#### Data supplied

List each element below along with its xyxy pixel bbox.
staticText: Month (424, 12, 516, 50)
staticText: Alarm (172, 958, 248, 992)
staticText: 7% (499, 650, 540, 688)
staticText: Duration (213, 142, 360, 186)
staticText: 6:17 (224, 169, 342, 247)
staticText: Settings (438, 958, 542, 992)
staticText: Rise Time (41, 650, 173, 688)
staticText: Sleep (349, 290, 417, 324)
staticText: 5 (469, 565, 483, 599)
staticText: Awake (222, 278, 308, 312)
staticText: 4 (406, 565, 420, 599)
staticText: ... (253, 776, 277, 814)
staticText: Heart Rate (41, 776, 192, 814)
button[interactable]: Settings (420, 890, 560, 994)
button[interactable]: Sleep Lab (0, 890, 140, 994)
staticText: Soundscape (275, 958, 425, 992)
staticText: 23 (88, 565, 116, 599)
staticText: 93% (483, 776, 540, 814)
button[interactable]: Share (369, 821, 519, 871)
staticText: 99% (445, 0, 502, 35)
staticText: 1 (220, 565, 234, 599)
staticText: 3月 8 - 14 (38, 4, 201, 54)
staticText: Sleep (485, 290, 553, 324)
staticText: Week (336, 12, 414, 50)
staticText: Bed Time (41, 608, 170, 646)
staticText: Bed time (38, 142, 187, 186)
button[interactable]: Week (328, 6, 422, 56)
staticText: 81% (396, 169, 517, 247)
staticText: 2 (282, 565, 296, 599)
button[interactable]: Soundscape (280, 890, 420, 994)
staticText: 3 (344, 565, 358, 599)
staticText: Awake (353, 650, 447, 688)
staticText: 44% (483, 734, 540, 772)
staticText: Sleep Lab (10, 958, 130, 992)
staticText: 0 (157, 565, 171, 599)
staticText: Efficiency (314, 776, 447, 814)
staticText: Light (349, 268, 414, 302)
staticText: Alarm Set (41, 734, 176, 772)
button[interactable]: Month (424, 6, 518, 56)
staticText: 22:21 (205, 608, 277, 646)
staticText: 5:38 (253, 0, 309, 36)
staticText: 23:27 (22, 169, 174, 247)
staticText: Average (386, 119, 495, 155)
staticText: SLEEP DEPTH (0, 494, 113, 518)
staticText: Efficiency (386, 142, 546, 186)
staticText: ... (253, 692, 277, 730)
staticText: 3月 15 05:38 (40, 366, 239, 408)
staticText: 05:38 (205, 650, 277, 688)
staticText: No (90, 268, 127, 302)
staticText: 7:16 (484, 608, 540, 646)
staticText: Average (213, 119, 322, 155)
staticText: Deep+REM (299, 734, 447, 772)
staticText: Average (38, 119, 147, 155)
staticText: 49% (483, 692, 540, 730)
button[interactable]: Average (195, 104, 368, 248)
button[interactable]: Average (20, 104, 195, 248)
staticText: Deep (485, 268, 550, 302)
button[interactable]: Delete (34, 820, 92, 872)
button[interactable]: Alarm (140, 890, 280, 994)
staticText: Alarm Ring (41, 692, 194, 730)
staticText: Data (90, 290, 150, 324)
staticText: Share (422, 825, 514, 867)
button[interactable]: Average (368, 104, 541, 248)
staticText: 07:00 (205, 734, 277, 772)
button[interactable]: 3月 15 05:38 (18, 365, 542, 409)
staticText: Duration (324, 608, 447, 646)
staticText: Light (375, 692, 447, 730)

########
#### Data supplied

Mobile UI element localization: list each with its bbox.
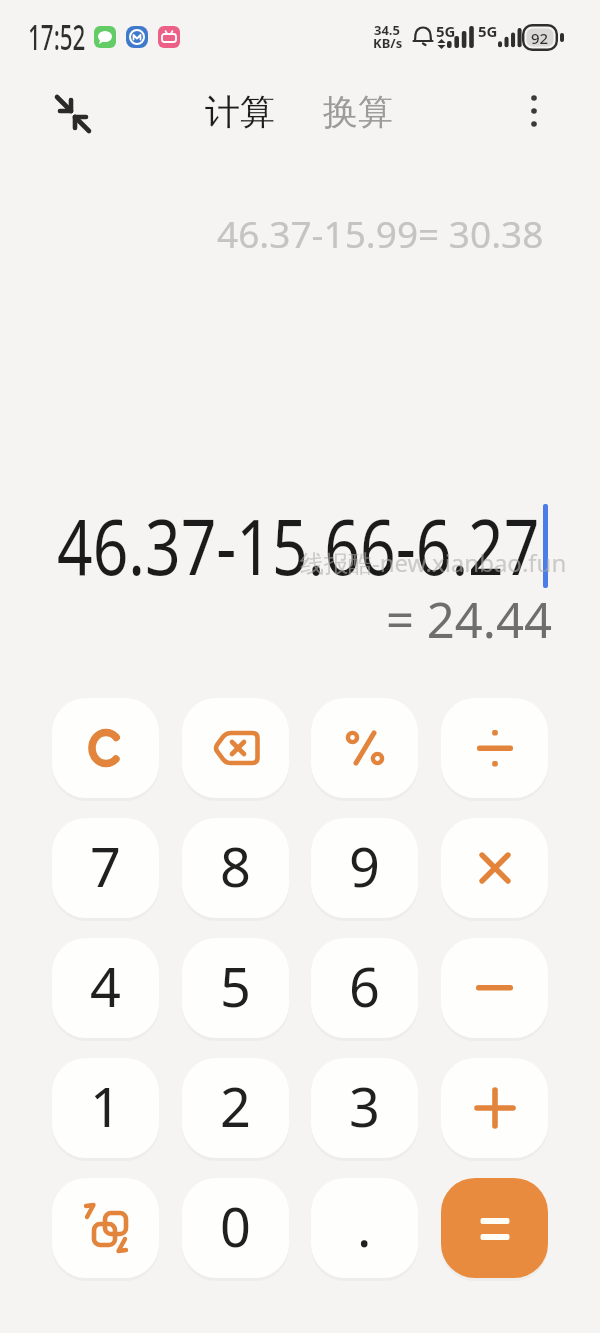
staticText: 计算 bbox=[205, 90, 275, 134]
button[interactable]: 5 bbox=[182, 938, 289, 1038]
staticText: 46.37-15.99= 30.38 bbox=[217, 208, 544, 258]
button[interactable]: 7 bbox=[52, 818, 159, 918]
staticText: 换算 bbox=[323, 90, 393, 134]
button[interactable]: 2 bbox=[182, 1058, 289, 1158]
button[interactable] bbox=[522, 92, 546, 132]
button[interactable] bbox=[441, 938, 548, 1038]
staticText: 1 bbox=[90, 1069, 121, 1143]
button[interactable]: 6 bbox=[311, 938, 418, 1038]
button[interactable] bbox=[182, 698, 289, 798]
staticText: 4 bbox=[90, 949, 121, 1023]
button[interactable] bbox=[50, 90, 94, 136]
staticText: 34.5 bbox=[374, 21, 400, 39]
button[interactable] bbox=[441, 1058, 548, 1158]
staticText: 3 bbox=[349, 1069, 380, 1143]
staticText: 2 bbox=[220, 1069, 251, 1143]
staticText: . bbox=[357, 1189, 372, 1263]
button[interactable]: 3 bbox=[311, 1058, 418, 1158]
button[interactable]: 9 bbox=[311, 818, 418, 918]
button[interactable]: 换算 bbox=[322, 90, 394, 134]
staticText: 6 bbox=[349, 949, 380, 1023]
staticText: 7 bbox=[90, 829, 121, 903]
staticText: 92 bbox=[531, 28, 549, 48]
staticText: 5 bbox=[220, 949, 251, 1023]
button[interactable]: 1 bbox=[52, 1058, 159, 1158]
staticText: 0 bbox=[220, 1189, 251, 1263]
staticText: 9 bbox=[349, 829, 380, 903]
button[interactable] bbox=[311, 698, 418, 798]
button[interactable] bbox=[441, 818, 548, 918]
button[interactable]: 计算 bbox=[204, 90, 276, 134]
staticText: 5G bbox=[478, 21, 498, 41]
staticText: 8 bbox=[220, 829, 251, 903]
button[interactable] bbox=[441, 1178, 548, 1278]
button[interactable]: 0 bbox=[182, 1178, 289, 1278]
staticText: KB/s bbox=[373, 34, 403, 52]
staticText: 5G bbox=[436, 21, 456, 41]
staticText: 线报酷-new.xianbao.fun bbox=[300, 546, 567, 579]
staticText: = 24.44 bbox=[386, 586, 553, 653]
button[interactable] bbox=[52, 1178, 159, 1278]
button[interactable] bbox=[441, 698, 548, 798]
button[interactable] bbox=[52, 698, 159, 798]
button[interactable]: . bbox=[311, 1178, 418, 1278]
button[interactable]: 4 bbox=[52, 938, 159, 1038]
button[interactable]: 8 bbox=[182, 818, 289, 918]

########
#### Data supplied

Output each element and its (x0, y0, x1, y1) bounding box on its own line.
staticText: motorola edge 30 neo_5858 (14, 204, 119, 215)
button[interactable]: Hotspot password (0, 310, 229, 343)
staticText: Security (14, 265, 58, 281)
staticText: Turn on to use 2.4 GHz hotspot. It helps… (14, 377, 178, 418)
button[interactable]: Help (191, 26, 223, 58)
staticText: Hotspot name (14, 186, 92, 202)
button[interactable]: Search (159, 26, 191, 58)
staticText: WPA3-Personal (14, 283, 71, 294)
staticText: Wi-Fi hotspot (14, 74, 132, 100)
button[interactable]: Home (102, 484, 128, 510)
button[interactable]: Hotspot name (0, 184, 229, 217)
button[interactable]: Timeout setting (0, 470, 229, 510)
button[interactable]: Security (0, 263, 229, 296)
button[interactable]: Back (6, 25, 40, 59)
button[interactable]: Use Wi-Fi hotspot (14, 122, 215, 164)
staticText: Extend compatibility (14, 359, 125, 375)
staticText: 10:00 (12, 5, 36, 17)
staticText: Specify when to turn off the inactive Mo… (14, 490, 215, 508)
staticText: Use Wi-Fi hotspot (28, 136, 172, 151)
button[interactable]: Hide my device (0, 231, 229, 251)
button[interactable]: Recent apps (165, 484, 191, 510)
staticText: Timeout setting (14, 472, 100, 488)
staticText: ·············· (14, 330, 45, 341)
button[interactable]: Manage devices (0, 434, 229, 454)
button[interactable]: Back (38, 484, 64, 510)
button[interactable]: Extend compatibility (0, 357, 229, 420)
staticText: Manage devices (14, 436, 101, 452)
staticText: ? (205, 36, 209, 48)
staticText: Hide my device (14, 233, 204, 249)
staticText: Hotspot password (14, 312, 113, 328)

########

## Work to complete:
Among the lines above, return each one holding the string "Extend".

## Result below:
staticText: Extend compatibility (14, 359, 125, 375)
button[interactable]: Extend compatibility (0, 357, 229, 420)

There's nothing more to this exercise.